Excessive accumulation of lead in the body is defined by an elevated blood lead level (BLL). There is no BLL threshold below which lead can be said to be safe, but BLL ≥ 10 μg/dl is currently used to identify a child who has excessive lead exposure. This BLL triggers environmental clean-up and close monitoring of the affected child. In the past, “lead poisoning” was a symptomatic outcome of lead toxicity. As recently as 1970, the diagnosis of excessive lead exposure required a BLL of ≥ 65 μg/dl. The level for diagnosis then decreased steadily as the effects of lead toxicity became better understood: ≥ 40 μg/dl in 1971, ≥ 30 μg/dl in 1975, and ≥ 25 μg/dl in 1985. The level was lowered to ≥ 10 μg/dl in 1991, because it had become apparent that adverse cognitive effects occurred at BLL between 10 and 20 μg/dl, even though no obvious “lead poisoning” symptoms could be identified. More recently, evidence of a toxic effect at even lower levels has been identified and efforts are underway to further define this risk.

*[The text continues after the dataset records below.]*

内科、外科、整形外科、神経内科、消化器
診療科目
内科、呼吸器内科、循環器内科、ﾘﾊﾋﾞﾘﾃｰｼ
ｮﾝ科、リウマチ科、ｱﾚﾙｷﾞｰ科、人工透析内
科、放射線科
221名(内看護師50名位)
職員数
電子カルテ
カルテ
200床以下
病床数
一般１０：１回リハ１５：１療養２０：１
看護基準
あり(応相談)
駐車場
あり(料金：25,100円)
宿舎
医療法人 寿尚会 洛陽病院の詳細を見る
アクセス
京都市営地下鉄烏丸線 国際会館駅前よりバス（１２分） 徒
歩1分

How Common Are Elevated Lead Levels?
Nearly 500,000 children in the United States currently have blood lead levels ≥ 10 μg/dl, and more than 10 of every 100,000 employed adults have BLL ≥ 25 μg/dl. Although symptomatic lead poisoning has declined greatly in the United States over the past 30 years, lead exposure remains an important public health concern because the metal is still present in old housing and in many different types of work sites. Lead exposure is especially common in most of the developing world, which means that physicians who care for immigrants and adopted children must be aware of the problem.
How Does a Child Become Exposed to Lead?
Children from 6 months to 3 years of age have the highest risk for exposure to lead because their developmental progression includes crawling, exploration, and hand-to-mouth activity, all of which put them in proximity to lead in the environment. Mouthing of objects and sucking on hands introduce lead into the child’s gastrointestinal tract. Pica, the consumption of nonfood items, is the behavior most associated with continuous, high-level lead ingestion. Inhalation of lead-containing dust, especially when a home is being renovated, can result in absorption across the respiratory mucosa and cause very high lead levels. Young children absorb up to 50% of lead that is either ingested or inhaled, but little is spontaneously excreted. Even low-level exposure can result in a large lead burden if it continues over many years.